ECLI:NL:RBDHA:2024:4573
Rechtbank Den Haag
- Voorlopige voorziening
- Rechtspraak.nl
Afwijzing verzoek om voorlopige voorziening in vreemdelingenrechtelijke zaak
In de uitspraak van 12 maart 2024 heeft de voorzieningenrechter van de Rechtbank Den Haag, J.G. Nicholson, het verzoek om een voorlopige voorziening afgewezen. Dit verzoek was ingediend door verzoekster, de Staatssecretaris van Justitie en Veiligheid, vertegenwoordigd door mr. P.M.W. Jans. De zaak betreft een besluit van 2 juli 2019, waarin het bezwaar van verzoekster tegen een eerder besluit van 8 mei 2019 ongegrond werd verklaard.

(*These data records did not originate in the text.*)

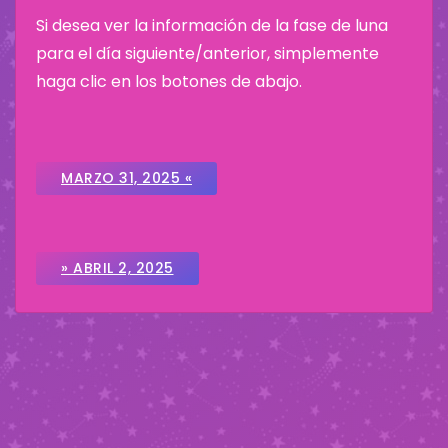
Si desea ver la información de la fase de luna
para el día siguiente/anterior, simplemente
haga clic en los botones de abajo.
MARZO 31, 2025 «
» ABRIL 2, 2025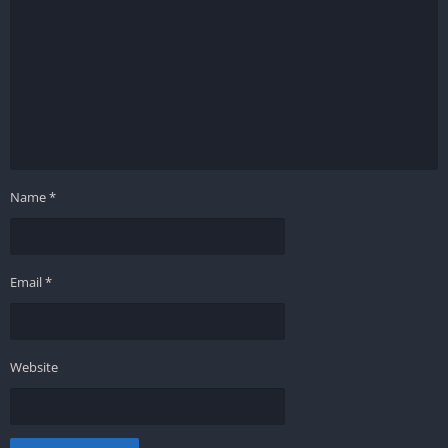
Name
*
Email
*
Website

In dat eerdere besluit werd de aanvraag van verzoekster voor een verblijfsvergunning regulier voor bepaalde tijd, met het oog op verblijf bij haar partner, afgewezen. Tevens werd vastgesteld dat verzoekster geen afgeleid verblijfsrecht had op basis van artikel 20 van het VWEU.
Verzoekster heeft beroep ingesteld tegen het bestreden besluit en verzocht om een voorlopige voorziening. De voorzieningenrechter heeft in zijn beoordeling vastgesteld dat de meervoudige kamer van de rechtbank in een eerdere uitspraak het beroep van verzoekster in een vergelijkbare zaak (zaaknummer AWB 19/5840) ongegrond heeft verklaard. Gezien deze beslissing in de hoofdzaak, was er volgens de voorzieningenrechter geen grond meer voor het treffen van de verzochte voorlopige voorziening. Het verzoek is dan ook afgewezen op basis van artikel 8:83, derde lid, van de Algemene wet bestuursrecht.
Daarnaast heeft de voorzieningenrechter geoordeeld dat er geen aanleiding is voor een proceskostenveroordeling. De uitspraak is openbaar uitgesproken en een afschrift is verzonden aan de betrokken partijen. Tegen deze uitspraak staat geen hoger beroep of verzet open.